To Fear Is Human
Author's Note: Slightly slashy if you squint. (But, then again, what else would you expect from moi?) Told from John's POV.
Disclaimer: Yep, Stargate: Atlantis, still not mine...and that may be for the best...
I was surprised to find him on the balcony in the middle of the night. I was even more surprised to find him on the balcony, in the middle of the night, shaking. He didn't hear me when I stepped out into the night air with him, or when the door closed behind me, and I didn't let him know that I was there right away. I just kind of stood there and watched him.
His back was to me and he was leaning against the railing. His shoulders were hunched and, yep, shaking. Not crying shaking, just...shaking.
"Lieutenant?"
He nearly jumped out of his skin and spun around. "Major! You scared me," I walked over to the railing and copied his previous position.
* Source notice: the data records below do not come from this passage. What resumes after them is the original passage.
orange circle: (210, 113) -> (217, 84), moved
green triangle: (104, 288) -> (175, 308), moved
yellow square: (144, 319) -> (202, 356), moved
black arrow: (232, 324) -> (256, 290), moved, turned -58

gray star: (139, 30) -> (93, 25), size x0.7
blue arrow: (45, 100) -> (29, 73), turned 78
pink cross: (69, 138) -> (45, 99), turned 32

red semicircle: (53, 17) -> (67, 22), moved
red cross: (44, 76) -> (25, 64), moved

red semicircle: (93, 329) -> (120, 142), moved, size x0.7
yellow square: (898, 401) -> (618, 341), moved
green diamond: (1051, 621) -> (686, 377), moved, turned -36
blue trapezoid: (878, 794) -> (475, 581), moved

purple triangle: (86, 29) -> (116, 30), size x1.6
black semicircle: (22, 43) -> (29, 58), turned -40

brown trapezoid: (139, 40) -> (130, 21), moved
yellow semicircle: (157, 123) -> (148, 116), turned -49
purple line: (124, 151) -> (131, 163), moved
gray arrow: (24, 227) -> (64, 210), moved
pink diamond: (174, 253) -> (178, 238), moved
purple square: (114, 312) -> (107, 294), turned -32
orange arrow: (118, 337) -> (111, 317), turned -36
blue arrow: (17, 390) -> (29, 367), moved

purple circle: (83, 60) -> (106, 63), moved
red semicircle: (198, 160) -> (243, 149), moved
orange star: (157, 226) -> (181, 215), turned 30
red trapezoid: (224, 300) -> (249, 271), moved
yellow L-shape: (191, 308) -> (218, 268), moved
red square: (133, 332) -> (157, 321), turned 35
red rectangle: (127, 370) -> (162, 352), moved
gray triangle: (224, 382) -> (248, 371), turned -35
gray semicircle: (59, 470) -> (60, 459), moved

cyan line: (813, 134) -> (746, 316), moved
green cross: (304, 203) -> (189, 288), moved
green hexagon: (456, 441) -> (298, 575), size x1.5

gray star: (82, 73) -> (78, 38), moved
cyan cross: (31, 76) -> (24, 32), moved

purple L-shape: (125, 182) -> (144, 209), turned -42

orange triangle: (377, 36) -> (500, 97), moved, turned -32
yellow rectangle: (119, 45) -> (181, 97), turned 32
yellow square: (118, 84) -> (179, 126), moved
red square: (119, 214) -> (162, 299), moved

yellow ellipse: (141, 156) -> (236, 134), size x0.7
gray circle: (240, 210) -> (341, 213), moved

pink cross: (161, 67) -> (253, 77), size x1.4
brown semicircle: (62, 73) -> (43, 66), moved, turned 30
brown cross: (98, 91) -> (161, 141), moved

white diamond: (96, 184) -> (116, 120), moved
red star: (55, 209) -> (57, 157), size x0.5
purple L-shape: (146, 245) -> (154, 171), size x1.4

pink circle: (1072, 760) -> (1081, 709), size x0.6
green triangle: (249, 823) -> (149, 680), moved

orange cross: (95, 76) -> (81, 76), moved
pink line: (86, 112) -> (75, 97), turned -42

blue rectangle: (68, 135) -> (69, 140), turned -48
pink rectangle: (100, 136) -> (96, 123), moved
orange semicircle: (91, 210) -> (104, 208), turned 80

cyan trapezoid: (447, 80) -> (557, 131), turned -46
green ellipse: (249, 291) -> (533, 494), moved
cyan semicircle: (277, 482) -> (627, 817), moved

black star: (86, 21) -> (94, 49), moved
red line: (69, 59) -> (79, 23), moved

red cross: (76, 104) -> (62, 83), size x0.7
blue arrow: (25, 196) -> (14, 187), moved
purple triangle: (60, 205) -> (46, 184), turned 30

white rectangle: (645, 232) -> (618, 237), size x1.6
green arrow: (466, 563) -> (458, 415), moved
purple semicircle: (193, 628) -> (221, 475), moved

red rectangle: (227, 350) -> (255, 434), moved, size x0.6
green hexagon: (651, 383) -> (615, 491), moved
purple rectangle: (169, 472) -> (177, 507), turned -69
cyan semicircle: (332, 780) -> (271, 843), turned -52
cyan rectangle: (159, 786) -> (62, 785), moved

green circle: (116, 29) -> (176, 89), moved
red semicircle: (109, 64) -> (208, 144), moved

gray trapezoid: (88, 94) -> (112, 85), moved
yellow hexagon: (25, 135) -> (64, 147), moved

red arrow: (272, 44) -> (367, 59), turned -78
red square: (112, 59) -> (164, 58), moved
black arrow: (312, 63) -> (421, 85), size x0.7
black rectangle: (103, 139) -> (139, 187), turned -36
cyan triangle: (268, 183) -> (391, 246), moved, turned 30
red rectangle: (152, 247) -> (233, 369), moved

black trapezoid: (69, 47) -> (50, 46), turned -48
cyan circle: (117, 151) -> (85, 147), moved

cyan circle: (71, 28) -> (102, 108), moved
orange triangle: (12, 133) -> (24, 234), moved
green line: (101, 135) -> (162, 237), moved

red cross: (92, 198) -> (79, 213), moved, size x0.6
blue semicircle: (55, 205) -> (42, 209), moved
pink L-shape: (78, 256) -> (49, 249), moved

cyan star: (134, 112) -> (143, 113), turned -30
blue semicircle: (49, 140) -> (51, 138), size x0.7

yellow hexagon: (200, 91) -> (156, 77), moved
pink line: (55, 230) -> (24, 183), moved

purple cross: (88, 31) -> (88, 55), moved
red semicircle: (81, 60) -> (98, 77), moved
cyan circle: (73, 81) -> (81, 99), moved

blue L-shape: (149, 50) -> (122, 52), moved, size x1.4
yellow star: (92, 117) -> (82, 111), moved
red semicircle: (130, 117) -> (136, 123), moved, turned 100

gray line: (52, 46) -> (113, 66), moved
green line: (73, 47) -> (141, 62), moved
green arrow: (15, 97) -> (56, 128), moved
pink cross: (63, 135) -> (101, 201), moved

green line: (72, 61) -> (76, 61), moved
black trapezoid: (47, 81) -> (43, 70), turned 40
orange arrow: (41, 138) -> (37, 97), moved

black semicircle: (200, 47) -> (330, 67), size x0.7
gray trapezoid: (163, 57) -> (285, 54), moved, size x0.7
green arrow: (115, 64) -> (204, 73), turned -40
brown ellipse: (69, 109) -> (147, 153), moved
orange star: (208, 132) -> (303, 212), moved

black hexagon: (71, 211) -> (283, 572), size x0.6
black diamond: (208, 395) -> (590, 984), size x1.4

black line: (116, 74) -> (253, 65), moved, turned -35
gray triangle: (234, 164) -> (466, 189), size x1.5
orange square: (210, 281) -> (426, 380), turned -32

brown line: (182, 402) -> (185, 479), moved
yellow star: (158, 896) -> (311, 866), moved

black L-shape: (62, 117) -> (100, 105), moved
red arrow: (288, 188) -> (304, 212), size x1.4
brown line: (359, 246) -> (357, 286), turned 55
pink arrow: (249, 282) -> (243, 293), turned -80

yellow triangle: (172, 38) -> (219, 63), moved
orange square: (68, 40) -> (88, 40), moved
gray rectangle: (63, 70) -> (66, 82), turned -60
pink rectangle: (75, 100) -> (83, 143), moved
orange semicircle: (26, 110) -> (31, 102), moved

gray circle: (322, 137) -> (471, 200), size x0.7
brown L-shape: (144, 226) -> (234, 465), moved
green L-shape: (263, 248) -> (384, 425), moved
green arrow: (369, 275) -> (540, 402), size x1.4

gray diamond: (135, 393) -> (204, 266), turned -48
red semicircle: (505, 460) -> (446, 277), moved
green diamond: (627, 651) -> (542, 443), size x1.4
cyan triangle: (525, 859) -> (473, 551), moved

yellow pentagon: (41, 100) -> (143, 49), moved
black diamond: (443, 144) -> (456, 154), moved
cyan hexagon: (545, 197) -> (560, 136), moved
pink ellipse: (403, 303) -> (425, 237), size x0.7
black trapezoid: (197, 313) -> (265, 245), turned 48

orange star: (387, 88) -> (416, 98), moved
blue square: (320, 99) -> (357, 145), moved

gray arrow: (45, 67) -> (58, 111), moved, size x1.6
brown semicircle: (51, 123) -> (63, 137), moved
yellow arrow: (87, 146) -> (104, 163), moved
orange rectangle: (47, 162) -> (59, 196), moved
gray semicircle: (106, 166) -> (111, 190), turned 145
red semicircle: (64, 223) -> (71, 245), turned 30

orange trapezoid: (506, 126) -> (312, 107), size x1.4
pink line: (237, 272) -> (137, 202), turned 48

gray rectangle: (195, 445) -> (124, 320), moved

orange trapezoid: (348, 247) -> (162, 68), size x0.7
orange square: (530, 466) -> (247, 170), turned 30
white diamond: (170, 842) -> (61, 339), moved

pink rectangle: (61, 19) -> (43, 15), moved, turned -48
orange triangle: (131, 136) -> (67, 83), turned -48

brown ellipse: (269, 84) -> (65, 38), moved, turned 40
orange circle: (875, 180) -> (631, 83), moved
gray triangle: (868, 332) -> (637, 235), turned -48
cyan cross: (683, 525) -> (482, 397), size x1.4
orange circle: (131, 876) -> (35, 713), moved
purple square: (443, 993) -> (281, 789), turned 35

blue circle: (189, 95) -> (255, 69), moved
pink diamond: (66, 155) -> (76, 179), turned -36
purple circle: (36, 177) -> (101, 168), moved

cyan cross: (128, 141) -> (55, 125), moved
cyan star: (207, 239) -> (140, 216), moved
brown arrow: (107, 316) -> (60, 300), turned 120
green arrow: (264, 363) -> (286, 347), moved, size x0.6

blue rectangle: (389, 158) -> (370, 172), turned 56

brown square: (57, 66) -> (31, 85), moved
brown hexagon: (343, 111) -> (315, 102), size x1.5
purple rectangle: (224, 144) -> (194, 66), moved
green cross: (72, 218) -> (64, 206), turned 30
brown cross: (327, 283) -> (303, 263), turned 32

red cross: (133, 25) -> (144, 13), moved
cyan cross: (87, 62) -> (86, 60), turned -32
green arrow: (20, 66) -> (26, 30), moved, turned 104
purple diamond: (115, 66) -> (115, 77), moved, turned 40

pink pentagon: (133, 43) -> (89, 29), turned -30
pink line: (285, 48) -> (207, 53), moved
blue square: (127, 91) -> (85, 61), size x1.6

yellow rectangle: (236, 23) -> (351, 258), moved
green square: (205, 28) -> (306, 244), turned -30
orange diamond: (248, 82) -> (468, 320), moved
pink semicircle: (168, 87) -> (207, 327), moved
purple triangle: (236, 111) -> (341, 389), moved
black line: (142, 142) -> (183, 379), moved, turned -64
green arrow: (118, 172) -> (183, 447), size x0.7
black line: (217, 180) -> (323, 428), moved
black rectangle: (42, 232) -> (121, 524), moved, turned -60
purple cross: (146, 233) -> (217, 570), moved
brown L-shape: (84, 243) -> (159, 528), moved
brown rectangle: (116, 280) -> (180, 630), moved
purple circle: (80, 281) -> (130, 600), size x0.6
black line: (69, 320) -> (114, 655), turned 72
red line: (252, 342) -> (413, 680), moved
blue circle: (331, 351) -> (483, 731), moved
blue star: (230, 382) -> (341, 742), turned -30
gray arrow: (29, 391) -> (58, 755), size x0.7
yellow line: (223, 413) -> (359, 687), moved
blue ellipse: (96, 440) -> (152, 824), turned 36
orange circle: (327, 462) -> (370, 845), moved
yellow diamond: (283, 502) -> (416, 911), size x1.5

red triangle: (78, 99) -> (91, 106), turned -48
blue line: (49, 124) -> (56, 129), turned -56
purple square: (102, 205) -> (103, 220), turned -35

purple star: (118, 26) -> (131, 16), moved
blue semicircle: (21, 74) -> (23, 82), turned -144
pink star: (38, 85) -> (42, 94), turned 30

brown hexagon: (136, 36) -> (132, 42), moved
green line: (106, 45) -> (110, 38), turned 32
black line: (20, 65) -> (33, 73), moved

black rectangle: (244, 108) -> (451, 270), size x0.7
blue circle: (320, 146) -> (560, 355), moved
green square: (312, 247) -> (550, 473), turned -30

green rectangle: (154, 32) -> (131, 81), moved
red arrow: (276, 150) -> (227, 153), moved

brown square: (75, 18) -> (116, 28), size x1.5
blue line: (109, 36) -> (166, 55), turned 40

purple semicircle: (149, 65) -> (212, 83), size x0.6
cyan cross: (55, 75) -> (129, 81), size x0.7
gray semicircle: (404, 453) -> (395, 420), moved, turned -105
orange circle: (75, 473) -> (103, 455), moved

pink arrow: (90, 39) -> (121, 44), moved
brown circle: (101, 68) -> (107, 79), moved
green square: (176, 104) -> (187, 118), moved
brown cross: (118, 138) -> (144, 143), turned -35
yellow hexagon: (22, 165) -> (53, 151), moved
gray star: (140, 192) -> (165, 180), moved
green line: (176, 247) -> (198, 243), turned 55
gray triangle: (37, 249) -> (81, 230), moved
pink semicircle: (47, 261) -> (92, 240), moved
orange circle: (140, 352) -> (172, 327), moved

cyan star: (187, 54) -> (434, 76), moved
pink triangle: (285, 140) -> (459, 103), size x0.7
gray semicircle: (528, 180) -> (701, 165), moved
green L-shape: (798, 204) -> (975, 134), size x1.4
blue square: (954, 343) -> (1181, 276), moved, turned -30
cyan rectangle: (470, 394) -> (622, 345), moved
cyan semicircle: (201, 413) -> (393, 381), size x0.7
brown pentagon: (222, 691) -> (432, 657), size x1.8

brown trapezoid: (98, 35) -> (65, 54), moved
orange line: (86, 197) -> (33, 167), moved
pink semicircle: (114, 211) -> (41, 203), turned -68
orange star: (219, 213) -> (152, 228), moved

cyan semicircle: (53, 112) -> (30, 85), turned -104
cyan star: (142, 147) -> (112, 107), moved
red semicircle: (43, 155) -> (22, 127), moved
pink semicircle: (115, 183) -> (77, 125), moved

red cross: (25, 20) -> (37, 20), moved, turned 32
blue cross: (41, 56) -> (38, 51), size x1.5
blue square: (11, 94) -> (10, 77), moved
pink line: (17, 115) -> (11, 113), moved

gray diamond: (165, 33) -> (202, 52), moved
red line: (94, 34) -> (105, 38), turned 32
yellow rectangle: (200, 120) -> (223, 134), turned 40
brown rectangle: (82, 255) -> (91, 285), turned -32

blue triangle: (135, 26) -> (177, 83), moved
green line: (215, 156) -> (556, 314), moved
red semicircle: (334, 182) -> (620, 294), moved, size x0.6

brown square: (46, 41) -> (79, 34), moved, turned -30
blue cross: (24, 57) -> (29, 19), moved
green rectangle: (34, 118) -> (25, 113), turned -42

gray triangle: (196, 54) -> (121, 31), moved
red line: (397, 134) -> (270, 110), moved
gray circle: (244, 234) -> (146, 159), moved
"Sorry. Thought you heard me,"
He eventually calmed down and resumed his relaxed posture, but I could see that he was still shaking. "Guess I was in my own world,"
I looked at his face as he looked in the opposite direction, finding something interesting about the ocean surrounding Atlantis. "Are you okay?" I finally asked.
"Yeah, fine, why?" He glanced over at me briefly before looking back out at the horizon. Liar.
"Because you're shaking,"
He fixed me with a gaze that was half "what-are-you-nuts?" and half "how-did-you-know?". Apparently, he didn't know if he should lie again, or just come clean.
"Hold out your hands," I wasn't going to give him the chance to lie. He held out his hands, palms down, and , sure enough, they were trembling. He quickly closed them into fists and returned them to his sides.
"It happens a lot," He refused to look up at me.
"Do you know why?" He couldn't have some sort of disease, could he?
"Uh, yeah," He turned away from me and leaned against the railing again, but his posture was not relaxed. "In the corps, they teach you to suppress fear. That's the only way you can keep a clear head in the field...but that's just the thing. They teach you to suppress it, not erase it entirely. That you can't do, no matter how much you try," He sighed heavily and looked down at his feet. "The thing about fear is, eventually, it comes out some other way, usually once you've returned to your barracks. Some guys throw up, some guys cry, and some guys, like me, just...shake," He stood up straight, but only looked out at the ocean. "Everytime we came back from a mission, especially a really bad one, me and the rest of my team would spend the next day just dealing with fear in our own way, and not looking at each other," Finally, he looked over at me. I hated the haunted sort of look in his eyes. "We were too ashamed to look at each other, to see the men we worked and trained with at their weakest,"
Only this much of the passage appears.